I can speak for personal experience with the Assemblies of God, with Forusquare Churches and with the Independent CoC/CC. Since the 1960s each of these denominations has changed their stance on divorce as well as divorce/remarriage.
Prior to this time, an Assembly of God minister who divorced lost his license with the denomination, that eased to allow divorced men to continue to hold license. Later on, they also allowed remarried men to maintain their license.
I remember one meeting of Fouresquare ministers where the topic was divorce. That until that time, a divorced man was not permitted to hold a seat on the board of the church.
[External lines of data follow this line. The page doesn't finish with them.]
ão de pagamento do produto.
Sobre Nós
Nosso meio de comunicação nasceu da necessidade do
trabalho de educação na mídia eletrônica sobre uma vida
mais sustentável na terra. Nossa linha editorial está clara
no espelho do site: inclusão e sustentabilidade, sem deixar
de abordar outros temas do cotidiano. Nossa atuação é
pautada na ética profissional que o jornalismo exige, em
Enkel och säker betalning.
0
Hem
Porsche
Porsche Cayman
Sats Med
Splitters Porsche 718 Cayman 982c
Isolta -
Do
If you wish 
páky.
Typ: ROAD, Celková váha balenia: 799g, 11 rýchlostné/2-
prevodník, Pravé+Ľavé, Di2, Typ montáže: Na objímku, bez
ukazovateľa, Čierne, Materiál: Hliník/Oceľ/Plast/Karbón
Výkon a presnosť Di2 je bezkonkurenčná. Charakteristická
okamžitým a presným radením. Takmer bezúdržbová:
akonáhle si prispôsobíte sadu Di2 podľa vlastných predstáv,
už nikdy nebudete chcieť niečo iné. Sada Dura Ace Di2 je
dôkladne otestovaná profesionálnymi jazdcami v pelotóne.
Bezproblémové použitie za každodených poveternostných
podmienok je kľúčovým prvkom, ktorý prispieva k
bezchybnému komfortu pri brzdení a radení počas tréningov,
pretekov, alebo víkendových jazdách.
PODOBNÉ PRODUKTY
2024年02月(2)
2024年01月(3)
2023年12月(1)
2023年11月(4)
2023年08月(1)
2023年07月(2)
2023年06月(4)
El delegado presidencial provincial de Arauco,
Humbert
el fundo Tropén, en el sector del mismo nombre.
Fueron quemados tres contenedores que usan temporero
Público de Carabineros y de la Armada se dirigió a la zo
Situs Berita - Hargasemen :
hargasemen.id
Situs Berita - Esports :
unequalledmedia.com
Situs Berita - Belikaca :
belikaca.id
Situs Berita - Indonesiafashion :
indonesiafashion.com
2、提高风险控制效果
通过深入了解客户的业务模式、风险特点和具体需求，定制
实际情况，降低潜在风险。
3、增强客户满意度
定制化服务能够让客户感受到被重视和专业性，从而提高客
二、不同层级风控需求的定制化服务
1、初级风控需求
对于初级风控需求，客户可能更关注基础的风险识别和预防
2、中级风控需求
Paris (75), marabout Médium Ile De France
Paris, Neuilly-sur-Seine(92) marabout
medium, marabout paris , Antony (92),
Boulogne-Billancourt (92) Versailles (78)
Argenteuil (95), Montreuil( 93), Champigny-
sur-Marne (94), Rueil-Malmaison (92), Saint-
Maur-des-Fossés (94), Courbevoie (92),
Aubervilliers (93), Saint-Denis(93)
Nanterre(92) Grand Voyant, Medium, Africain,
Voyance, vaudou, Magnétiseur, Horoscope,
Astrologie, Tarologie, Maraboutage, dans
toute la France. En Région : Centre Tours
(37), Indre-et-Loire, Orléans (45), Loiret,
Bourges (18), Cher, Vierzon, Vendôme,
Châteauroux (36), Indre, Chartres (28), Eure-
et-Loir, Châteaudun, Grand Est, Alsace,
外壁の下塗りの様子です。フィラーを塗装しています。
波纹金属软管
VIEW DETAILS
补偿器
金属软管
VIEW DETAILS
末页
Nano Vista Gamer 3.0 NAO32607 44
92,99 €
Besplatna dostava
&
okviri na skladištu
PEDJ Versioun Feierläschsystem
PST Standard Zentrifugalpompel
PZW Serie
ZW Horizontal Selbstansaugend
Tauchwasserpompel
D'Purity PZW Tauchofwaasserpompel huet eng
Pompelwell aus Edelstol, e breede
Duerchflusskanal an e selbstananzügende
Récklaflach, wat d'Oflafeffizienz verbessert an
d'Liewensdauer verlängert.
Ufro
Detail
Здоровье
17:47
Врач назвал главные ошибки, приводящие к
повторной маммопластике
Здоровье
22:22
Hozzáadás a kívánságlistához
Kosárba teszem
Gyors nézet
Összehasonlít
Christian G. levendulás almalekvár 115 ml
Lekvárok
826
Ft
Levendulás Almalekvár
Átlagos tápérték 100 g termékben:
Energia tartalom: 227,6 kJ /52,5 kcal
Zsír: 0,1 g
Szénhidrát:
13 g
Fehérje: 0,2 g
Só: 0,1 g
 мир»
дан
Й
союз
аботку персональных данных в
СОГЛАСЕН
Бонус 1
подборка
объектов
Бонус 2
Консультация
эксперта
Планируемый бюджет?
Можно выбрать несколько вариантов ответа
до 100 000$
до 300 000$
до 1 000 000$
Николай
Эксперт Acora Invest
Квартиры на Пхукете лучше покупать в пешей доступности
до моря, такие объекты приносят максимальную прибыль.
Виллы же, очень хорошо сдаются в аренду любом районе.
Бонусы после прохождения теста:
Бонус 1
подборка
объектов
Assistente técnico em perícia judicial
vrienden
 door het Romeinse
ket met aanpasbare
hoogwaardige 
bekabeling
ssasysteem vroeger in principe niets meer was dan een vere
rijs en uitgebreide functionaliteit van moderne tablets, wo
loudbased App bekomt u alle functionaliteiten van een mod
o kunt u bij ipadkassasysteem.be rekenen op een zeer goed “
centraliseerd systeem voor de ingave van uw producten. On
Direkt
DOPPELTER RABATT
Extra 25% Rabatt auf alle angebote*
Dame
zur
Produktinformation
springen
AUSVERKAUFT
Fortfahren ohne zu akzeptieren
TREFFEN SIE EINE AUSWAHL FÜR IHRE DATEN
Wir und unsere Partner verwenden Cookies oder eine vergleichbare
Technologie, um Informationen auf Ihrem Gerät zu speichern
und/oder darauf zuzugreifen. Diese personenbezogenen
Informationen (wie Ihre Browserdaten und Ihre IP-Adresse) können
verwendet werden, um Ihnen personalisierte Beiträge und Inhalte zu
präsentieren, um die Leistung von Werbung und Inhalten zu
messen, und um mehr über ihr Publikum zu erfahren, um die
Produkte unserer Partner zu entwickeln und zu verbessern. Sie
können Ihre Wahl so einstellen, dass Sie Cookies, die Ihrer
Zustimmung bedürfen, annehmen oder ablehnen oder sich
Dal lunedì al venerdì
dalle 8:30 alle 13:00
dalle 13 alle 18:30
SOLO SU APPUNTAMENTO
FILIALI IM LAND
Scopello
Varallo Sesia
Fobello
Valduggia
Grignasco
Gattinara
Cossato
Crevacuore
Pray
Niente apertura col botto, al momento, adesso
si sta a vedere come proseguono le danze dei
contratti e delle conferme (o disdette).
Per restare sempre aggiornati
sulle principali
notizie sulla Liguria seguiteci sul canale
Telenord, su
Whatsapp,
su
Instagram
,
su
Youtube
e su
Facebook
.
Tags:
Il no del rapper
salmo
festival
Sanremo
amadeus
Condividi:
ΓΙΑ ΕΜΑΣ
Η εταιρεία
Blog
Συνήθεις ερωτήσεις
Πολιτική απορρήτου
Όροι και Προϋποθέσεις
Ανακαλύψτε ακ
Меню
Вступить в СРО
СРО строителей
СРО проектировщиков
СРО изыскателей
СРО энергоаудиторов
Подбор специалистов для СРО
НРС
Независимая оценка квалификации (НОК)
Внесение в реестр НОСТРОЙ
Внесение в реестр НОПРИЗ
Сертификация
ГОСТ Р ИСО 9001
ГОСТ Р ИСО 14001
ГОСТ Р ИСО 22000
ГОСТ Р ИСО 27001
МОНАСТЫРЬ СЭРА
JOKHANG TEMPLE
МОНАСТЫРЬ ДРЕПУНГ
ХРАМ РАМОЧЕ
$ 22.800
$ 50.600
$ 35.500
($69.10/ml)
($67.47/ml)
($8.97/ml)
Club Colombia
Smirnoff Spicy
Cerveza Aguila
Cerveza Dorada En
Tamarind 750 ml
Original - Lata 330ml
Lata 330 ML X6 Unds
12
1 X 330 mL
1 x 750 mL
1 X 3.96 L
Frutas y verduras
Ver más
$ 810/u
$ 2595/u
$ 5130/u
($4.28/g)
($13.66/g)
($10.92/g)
The bylaws had to change or they would have no one eligible to sit on the board in many congregations.
So, yes, Protestantism has changed their teachings on divorce over the past years.
How has the number of marriage breakups changed in the USA from 1929 to the present?
2016 about 830,000 divorces
1929 about 195000 divorces.
IOW an increase of about five times or less.
Take a look at the difference with the marriage breakups in the Roman Catholic Church.
1929 about 10 marriage annulments
In recent years the statistics have varied from 30,000 to more than 60,000 per year.
That is an increase of 3000 times.
If the problem of Roman Catholic annulment surge in the USA was due to the culture of the USA or trends in American society you would find a similar surge in divorces in the USA over the same period, which you do not. You can check the CDC for the US divorce figures.
Back even in the 60’s, people in the pews had no idea that the church Tribunal existed (honestly, there were likely Dioceses who had no tribunals). People simply remarried and refrained from the Sacraments until the Last Rites. Times were different. Sometimes it is hard to imagine!
Did the people who who simply remarried and refrained from the Sacrements and died in situations that did not allow for the administration of the Last Rites die in a state of mortal sin?
Could you give some concrete examples?